Small groups is a great answer to the comsumerism problem. Family devotions are another. Fellowship and quality time in the Word cannot happen in most church services. The problem is time commitments and busy schedules prohibit many people from following through on either option. Erin
The consumer church
We live in the wealthiest society the world has ever known, a country where the poorest among us has life-enhancing amenities that kings only dreamed of a hundred years ago:
- Our food, a great assortment of meals, is available in minutes on demand.
- We control the temperature in our homes.
- Our homes! They’re big and filled with stuff.
- We travel from one place to another at unheard-of speeds.
- We have nonstop entertainment or education available in our homes.
- If we push a button, anything we want comes to our doorstep in three days.
We are the sun in our own solar system with worlds of choices orbiting around our heads.
And so we shop for churches. We compare the services between them like we do everything else. The music is better here, but the preaching is better there. And the children’s program is just like Sesame Street over there. But then, we’d have to drive 25 minutes to get there, so it’s a toss-up.
And I’m thinking, “What’s wrong with this picture?” Jesus-followers from China, when they visit our church services, compare them to a theatre experience:
- You are met by an usher
- He escorts you into an auditorium.
- He gives you a program.
- The production has been rehearsed.
- It takes place on a stage.
- Everyone is seated facing the stage.
- The only difference is you pay for admission halfway through.
In China, they meet in homes. They encourage one another and worship together. Of necessity, they keep it simple.
Maybe in another hundred years the pendulum will have swung to the Chinese model of church. Maybe Jesus-followers in that distant time will look back with bemusement on this epoch of consumerism run amok.

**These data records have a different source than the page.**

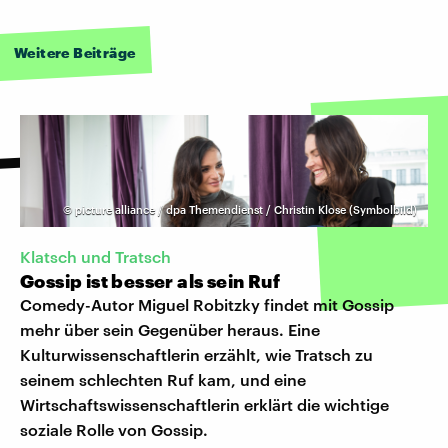
Weitere Beiträge
©
picture alliance / dpa Themendienst / Christin Klose (Symbolbild)
Klatsch und Tratsch
Gossip ist besser als sein Ruf
Comedy-Autor Miguel Robitzky findet mit Gossip
mehr über sein Gegenüber heraus. Eine
Kulturwissenschaftlerin erzählt, wie Tratsch zu
seinem schlechten Ruf kam, und eine
Wirtschaftswissenschaftlerin erklärt die wichtige
soziale Rolle von Gossip.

Nice post. In my previous city of residence, the church I attended met as small groups on Wednesday evenings. We called them “House churches,” and these groups of 8 to 14 became as family. Truly so. It is through these House churches that the well being of the members was cared for. Family does that well. I miss it. FYI: I quoted you at http://genethomas.wordpress.com
Actually, I would have to disagree with Erin’s comment. I think small groups may be a NECESSARY answer to the problem of consumerism, but not a “great” or final one; in many ways, we’ve created small groups to deal with a greater problem that exists in the hearts of Christians. I am very much opposed to consumerism in the Church and think real fellowship and community (as messy as it is) is one of the key answers to this problem; however, community must exist outside of a once-a-week small group to truly be healthy.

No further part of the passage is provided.